Double-crested cormorants have black plumage tinted with a greenish gloss on the head, neck, and underside. In breeding plumage, tufts or crests of feathers appear for a short time on either side of the head of adult birds, giving them their name. Their black bills are slender and cylindrical with a hooked tip and sharp edges. They have black, webbed feet set well back on their body, a long curving neck, orange facial skin, and an orange throat pouch like their pelican relatives (family Pelicanidae). Some 1- to 2-year-old juvenile cormorants may have grey or tan plumage on their neck and breast.  

Double-crested cormorants have a body length of 29 to 36 inches, a wingspan of about 54 inches, and weigh 4 to 6 pounds. On average, double-crested cormorants live for about 6 years, but 19-year-old birds have been documented in the wild.  

The great cormorant is the largest of the cormorants and can weigh over 7 pounds.
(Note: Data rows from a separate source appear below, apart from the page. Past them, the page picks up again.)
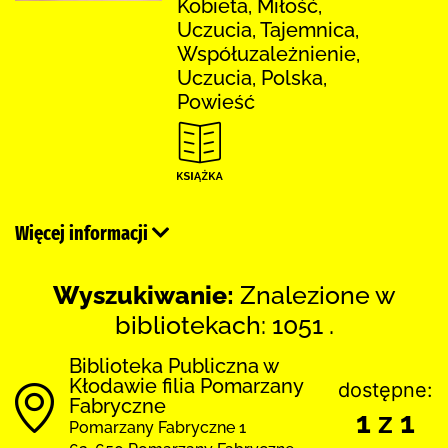
Kobieta, Miłość,
Uczucia, Tajemnica,
Współuzależnienie,
Uczucia, Polska,
Powieść
Więcej informacji
Wyszukiwanie:
Znalezione w
bibliotekach: 1051 .
Biblioteka Publiczna w
Kłodawie filia Pomarzany
dostępne:
Fabryczne
1 z 1
Pomarzany Fabryczne 1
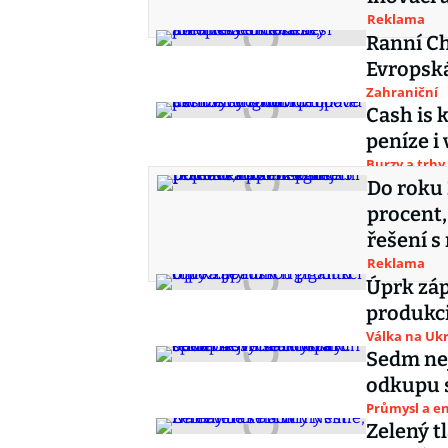
Reklama
Ranní Ch
Evropská
Zahraniční
Cash is 
peníze i
Burzy a trhy
Do roku 
procent,
řešení s
Reklama
Úprk záp
produkci
Válka na Ukr
Sedm nej
odkupu s
Průmysl a e
Zelený tl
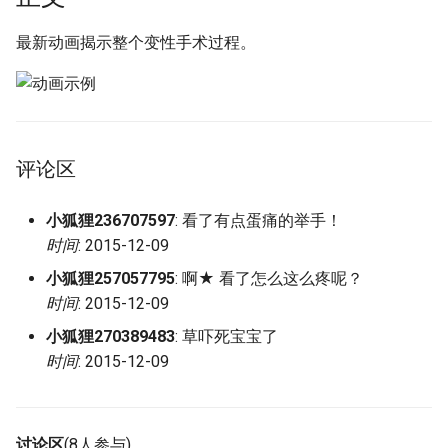
g
最新动画揭示整个变性手术过程。
s
e
a
r
评论区
c
小狐狸236707597
: 看了有点蛋痛的举手！
h
时间
: 2015-12-09
小狐狸257057795
: 啊★ 看了怎么这么疼呢？
时间
: 2015-12-09
小狐狸270389483
: 草吓死宝宝了
时间
: 2015-12-09
讨论区
(8人参与)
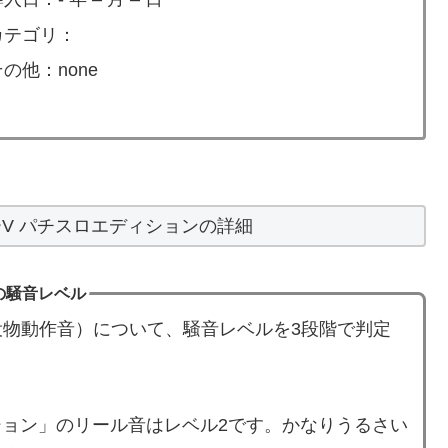
カテゴリ：
その他：none
V パチスロエディションの詳細
の騒音レベル
物動作音）について、騒音レベルを3段階で判定
ション」のリール音はレベル2です。かなりうるさい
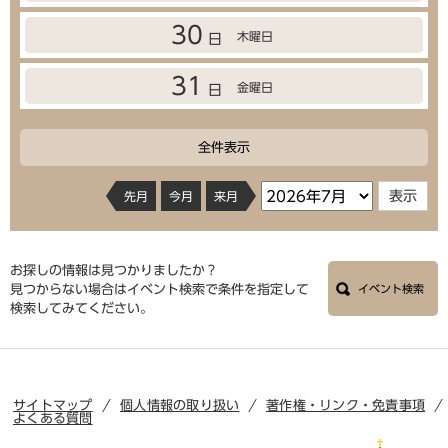
30
木曜日
日
31
金曜日
日
全件表示
先月
今月
来月
お探しの情報は見つかりましたか？
見つからない場合はイベント検索で条件を指定して
イベント検索
検索してみてください。
サイトマップ
個人情報の取り扱い
著作権・リンク・免責事項
よくある質問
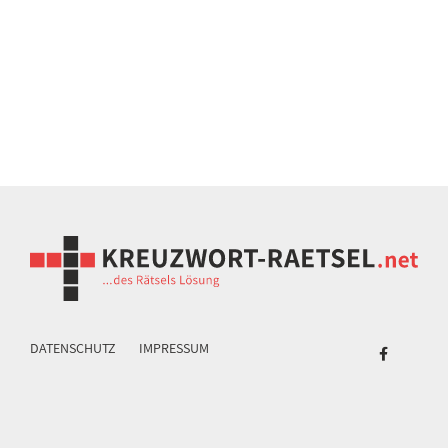
DATENSCHUTZ
IMPRESSUM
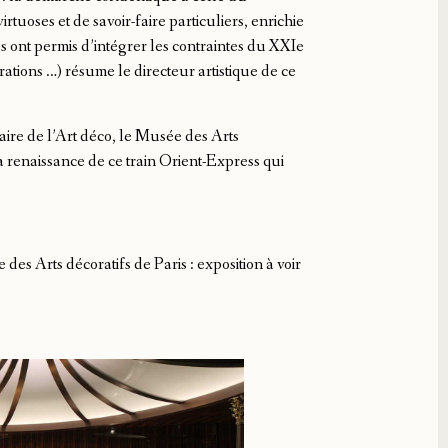
irtuoses et de savoir-faire particuliers, enrichie
s ont permis d’intégrer les contraintes du XXIe
vibrations …) résume le directeur artistique de ce
aire de l’Art déco, le Musée des Arts
a renaissance de ce train Orient-Express qui
des Arts décoratifs de Paris : exposition à voir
Juveniles will have a brown neck and white belly. Adults will have a white throat and black head. During breeding season, adult head plumage will develop white streaks radiating from the throat. 

Species Range

Figure 2. Range of double-crested cormorants.  
Image by Stephen M. Vantassel.  

The great cormorant resides on the east coast, preferring saltwater habitats. The double-crested cormorant has the largest range, with it being found in watered areas across the continental US and along the southern coast of Alaska (Figure 2). The neotropic cormorant lives in coastal Texas, and the red-faced cormorant, pelagic cormorant, and Brandt’s cormorant reside on the west coast of the US. 

Although double-crested cormorants are widespread, some geographic areas have experienced significant population growth and conflict. The breeding range of the cormorant is divided into 5 geographic areas—Alaska, the Pacific coast, the southern United States, the interior United States and Canada, and the northeast Atlantic coast. Populations have been growing and expanding since at least the 1980s in the interior United States and Canada, northeast Atlantic coast, and the southern United States.  

Within the interior United States and Atlantic coast regions, the occurrence and severity of cormorant impacts varies. For example, in the Great Lakes region, the number of cormorants increased an average of 29 percent per year from 1970 to 1991, after which population growth slowed. In some of these areas, cormorant populations may be at an all-time high. However, recent population increases may alternatively represent recovery toward pre-settlement numbers of cormorants in some regions, and a re-colonization in other regions after a long period of absence resulting from pesticide contamination and shooting. 

Tracks and Signs

Cormorants have webbed feet, but rarely leave tracks on the rocky substrate used for nesting.  The most obvious signs are visual observations of flocks of birds feeding or resting, or their coarsely-constructed stick nests.  

When away from the roost, cormorants are usually silent, but they may make hoarse, grunting alarm notes at roost sites.